Syntec Numérique responds to the Cnil consultation on the European Regulation

The digital sector would like to reiterate the fundamental issue of personal data protection, for citizens but also for businesses.
The application of the European Regulation (or GDPR) will affect all French businesses, whether they are service providers in the digital sector or customers in all sectors of the French and/or European economy.

Syntec Numérique welcomes this opportunity to interact with the Cnil. The co-construction of an operational framework seems to be an effective means of flexible regulation.

Syntec Numérique draws the Authority’s attention to a number of points of vigilance linked to the right to portability: in particular, the need to prevent service providers from being forced to monitor networks or use flow interception techniques.
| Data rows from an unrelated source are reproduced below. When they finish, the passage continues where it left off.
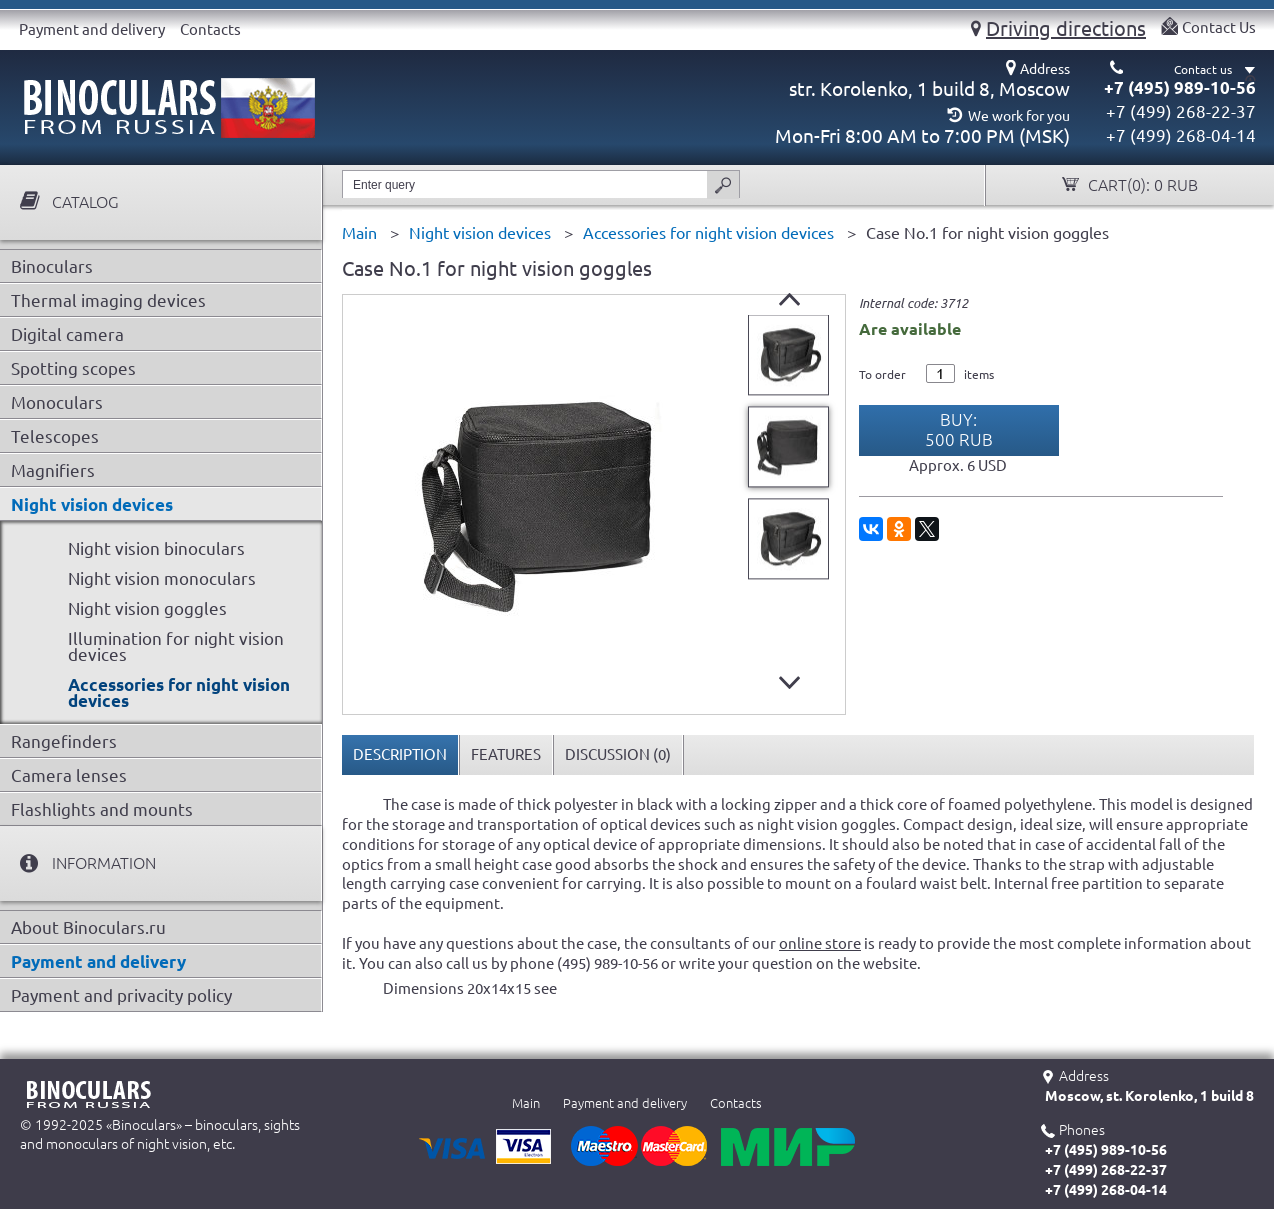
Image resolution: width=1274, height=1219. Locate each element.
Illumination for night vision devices (176, 646)
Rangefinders (64, 741)
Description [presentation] (400, 754)
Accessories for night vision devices (179, 692)
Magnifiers (53, 470)
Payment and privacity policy (121, 995)
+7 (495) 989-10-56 (1180, 87)
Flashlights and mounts (102, 809)
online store (820, 943)
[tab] (400, 755)
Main (526, 1103)
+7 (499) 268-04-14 (1181, 135)
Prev (789, 299)
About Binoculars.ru (88, 927)
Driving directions (1066, 28)
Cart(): (1141, 185)
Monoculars (57, 402)
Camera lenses (69, 775)
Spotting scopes (73, 368)
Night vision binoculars (156, 548)
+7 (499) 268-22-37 (1181, 111)
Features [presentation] (506, 754)
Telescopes (55, 436)
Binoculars (52, 266)
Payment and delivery (92, 29)
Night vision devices (92, 504)
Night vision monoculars (162, 578)
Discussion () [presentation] (618, 754)
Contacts (210, 29)
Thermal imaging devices (108, 300)
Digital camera (67, 334)
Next (789, 682)
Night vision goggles (147, 608)
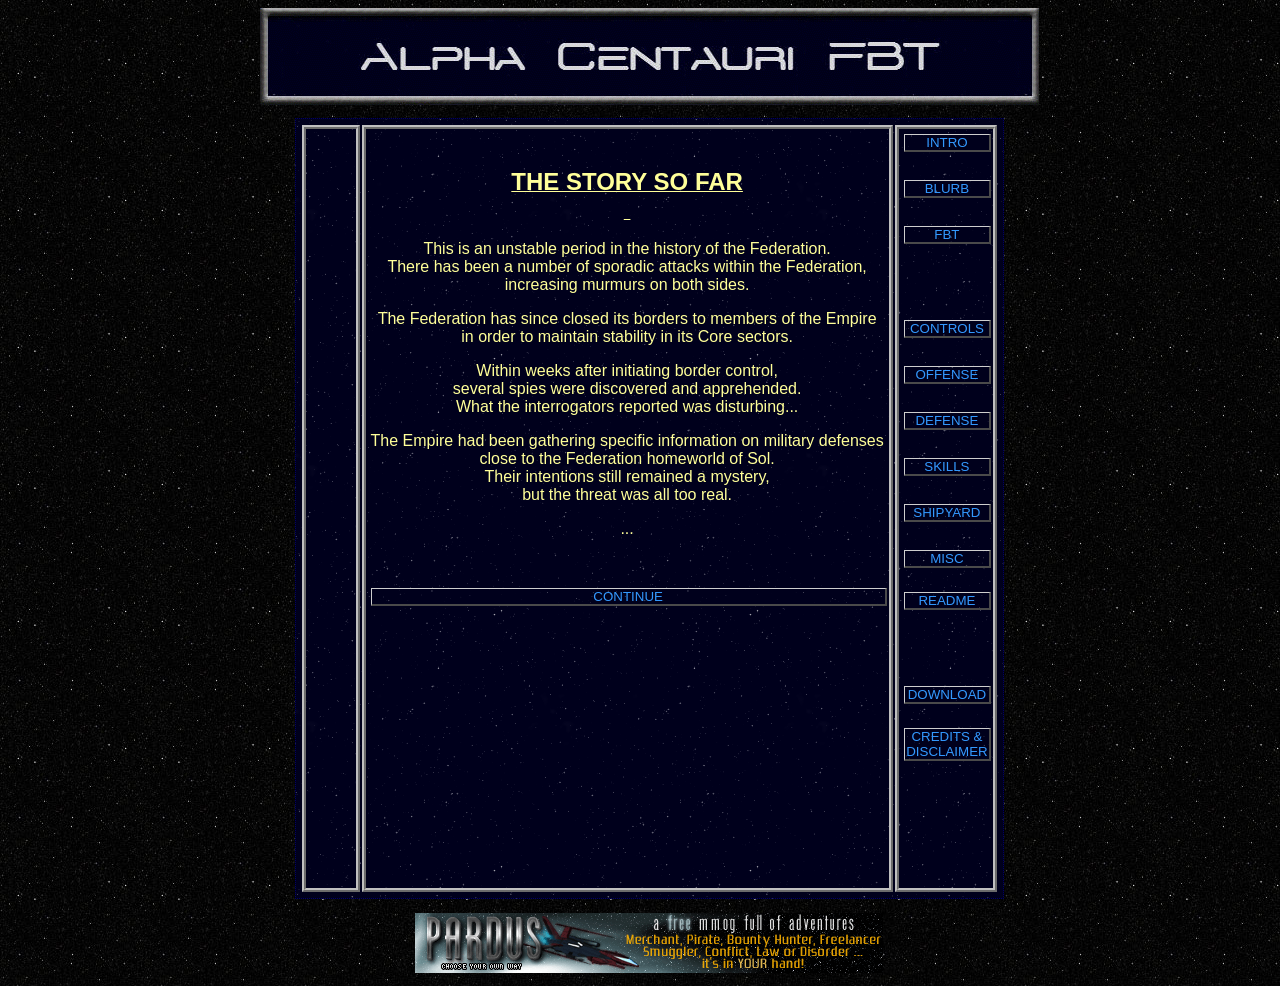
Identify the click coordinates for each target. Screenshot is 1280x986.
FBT (946, 234)
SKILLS (946, 466)
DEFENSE (946, 420)
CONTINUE (628, 596)
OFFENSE (946, 374)
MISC (946, 558)
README (946, 600)
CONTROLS (947, 328)
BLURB (947, 188)
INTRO (946, 142)
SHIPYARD (946, 512)
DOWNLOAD (947, 694)
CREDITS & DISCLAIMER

In addition, the practical aspects of exercising portability will need to be carefully determined (reversion format, limiting the number of requests from individuals to avoid abuse, etc.), as the cost of the service for users and service providers is at stake.

Syntec Numérique would like the list of processing operations for which an impact assessment is required (Article 35-4 of the Regulation) to be made available to companies quickly, after a consultation process, to enable them to anticipate the application of the Regulation in May 2018.

Syntec Numérique will be closely scrutinizing the provisions relating to DPOs, a new but necessary profession. The Regulation is not always clear on the criteria for appointing a DPO and on his or her profile, and the G29’s clarifications will be useful for companies. Syntec Numérique wants companies to be free to pool their DPOs: while a recommendation from the Cnil is desirable on this subject, there is no need to constrain players in the sector.